Ort: Psyche, Berlin, im Polizeipräsidium

„Wie wollen Sie das zu Ihren Gunsten nutzen, Herr Polizeipräsident? Es sind doch nur Fotos.“

Jörgensen, ehemals Chef der Berliner politischen Polizei und jetzt Polizeipräsident von Berlin, sah den Kriminalrat Renatus verdattert an. „Ja aber … Erkennen Sie denn die Frau auf den Fotos nicht, Renatus?“

Der schüttelte den Kopf und der Polizeipräsident seufzte. „Sie müssen mehr in die Gesellschaft gehen, Renatus. Sie kapseln sich ab. Diese Frau, die hier nackt zu sehen ist, hat letztes Wochenende geheiratet.“

„Dann muss man ihr gratulieren. Jetzt wird sie solche Bilder nicht mehr nötig haben. Obwohl das schade ist. Sie ist sehr schön. Vor allem nackt.“

Der Polizeipräsident drohte mit dem Finger. „Ich weiß nicht, ob die Sitte bei Ihnen in den richtigen Händen ist, Renatus. Die vielen leichtlebigen Frauen, die Sie alle anschmachten. Wer soll da stark bleiben?“

„Sie vergessen, lieber Graf, dass ich bereits mit zwei Frauen verheiratet bin. Das ist Weiblichkeit genug.“

Der Polizeipräsident lachte. Dieser Renatus und seine Witze. Der war der eingefleischteste Junggeselle, den man sich vorstellen konnte. Und der begehrteste. Ohne das scheinbar zu merken. „Geben Sie mir die Fotos“, bat er stattdessen. „Ich bin mit dem Reichsführer SS zum Essen verabredet. Die werde ich ihm zeigen.
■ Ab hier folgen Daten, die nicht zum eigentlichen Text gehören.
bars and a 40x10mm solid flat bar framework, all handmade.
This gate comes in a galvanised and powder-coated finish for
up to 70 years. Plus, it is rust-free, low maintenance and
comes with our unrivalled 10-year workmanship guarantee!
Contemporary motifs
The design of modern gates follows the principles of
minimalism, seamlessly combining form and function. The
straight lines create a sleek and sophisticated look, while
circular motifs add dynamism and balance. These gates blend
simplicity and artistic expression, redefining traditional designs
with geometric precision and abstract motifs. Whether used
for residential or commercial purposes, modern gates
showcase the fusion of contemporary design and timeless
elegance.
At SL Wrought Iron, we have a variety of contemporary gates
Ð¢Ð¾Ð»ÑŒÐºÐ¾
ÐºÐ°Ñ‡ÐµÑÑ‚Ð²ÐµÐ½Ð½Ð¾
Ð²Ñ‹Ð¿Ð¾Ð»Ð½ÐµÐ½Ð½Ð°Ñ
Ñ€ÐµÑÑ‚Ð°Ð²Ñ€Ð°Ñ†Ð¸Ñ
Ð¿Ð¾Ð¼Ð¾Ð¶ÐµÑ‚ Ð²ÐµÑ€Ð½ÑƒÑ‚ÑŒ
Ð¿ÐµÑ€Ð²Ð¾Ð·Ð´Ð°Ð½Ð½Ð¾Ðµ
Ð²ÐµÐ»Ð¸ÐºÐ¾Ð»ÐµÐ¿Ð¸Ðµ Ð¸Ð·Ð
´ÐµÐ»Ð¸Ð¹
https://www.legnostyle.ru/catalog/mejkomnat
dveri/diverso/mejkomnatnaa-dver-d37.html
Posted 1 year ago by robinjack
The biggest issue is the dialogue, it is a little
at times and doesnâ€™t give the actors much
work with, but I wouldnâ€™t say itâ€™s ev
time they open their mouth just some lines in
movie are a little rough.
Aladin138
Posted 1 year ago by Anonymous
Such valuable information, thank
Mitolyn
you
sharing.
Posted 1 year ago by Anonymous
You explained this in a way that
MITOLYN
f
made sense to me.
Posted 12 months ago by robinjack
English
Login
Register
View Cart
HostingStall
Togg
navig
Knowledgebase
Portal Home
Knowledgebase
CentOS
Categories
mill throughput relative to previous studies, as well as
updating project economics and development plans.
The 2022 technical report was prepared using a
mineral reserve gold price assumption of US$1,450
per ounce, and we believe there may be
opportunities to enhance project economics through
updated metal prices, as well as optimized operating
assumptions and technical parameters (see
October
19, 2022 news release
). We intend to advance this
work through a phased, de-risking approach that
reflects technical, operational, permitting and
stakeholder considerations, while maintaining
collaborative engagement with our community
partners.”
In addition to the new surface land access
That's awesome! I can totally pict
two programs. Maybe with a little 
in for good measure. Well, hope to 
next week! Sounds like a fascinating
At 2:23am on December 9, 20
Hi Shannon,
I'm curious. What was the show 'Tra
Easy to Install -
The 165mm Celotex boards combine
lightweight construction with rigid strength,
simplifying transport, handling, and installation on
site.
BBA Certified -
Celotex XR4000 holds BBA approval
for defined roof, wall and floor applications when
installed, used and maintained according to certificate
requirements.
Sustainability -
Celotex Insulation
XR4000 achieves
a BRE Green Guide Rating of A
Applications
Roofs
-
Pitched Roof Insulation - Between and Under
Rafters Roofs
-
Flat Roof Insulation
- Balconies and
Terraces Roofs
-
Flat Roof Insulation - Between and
Er wird prächtig verdauen, wenn er sie gesehen hat.“

Nur Renatus Lächeln zeigte, dass genau das seine Absicht gewesen war, als er die Bilder übergab.

Ort: Psyche, Berlin, Grunewald, Villa Eberbach

il caskars Mutter übergab die Bilder.

Die andere Frau betrachtete sie.

il caskars Mutter betrachtete derweil diese Frau.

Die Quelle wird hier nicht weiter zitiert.